5) Alimentação e Nutrição ações a serem implementadas:

  • Elaborar e atualizar protocolos clínico-nutricionais e cardápios para as patologias que necessitam de terapia nutricional mais frequentes no hospital, diferenciados para as fases do ciclo de vida (principalmente crianças, adultos e idosos); e por nível de atendimento (ambulatorial, emergência, cirúrgico, pediátrico, internações gerais e unidade intensivas);
  • Avaliar e acompanhar o estado nutricional dos pacientes internados e orientar a dieta para alta hospitalar ou tratamento ambulatorial;
  • Acompanhar a implantação e o monitoramento dos procedimentos relacionados à preparação de dietas enterais e alimentação infantil (lactário), de acordo com as normatizações da Agência Nacional de Vigilância Sanitária;
  • Capacitar os profissionais que trabalham na área de alimentação e nutrição e promover rotinas de apresentação de discussões sobre o tema e estudos de caso com equipes multidisciplinares;
  • Estimular práticas alimentares e estilos de vida saudáveis.
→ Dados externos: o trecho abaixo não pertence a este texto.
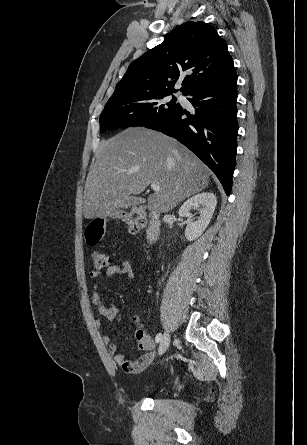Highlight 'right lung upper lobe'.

6) HIV/DST/AIDS ações a serem implementadas:

  • Realização de teste rápido para HIV em sangue periférico em 100% de parturientes que não apresentem teste HIV no pré-natal;
  • Realizar teste rápido para Aids nos usuários que procuram o serviço de urgência.
  • Realização de VDRL e TPHA confirmatório (reagentes para VDRL) em 100% das gestantes que ingressarem na maternidade para parto, nos termos da Portaria 2.104/GM, de 19/11/2002. Nos casos de aborto, desde que pactuado com o gestor.
  • Disponibilizar administração do AZT xarope na maternidade para os RN filhos de mães soropositivas para HIV diagnosticadas no pré-natal ou na hora do parto, garantindo-se que a primeira dose seja administrada, ainda na sala de parto.

7) Desenvolvimento Profissional

Desenvolver uma política de Educação Permanente para os trabalhadores do hospital visando desenvolvimento profissional e o fortalecimento do trabalho multiprofissional, a diminuição da segmentação do trabalho e a implantação do cuidado integral.

Indicador:

Número de horas de treinamento por mês

d) Gestão Hospitalar

  • Desenvolvimento em conjunto com o gestor de protocolos de referência e contra referência;
  • Aplicação de ferramentas gerenciais que induzam:

- Gestão participativa

- Qualificação gerencial

- Sistema de avaliação de custos

- Sistema de informação

  • Apresentar mensalmente relatório de desempenho das metas estabelecidas neste Plano e ações apontadas neste contrato/convênio;
  • Implantação / implementação de adoção de linhas de cuidados multidisciplinar, minimamente, nas seguintes áreas: assistência em Pediatria, Neonatologia, Gineco/Obstetrícia, Geriatria, Ortopedia, Neurologia.

Data:

Assinaturas

Importante destacar que o Plano Operativo Anual (POA) deve ser elaborado em conformidade com a estrutura e capacidade operacional de cada estabelecimento de saúde contratualizado com a gestão local do SUS. Sendo assim, somente o que foi contratualizado fará parte do POA.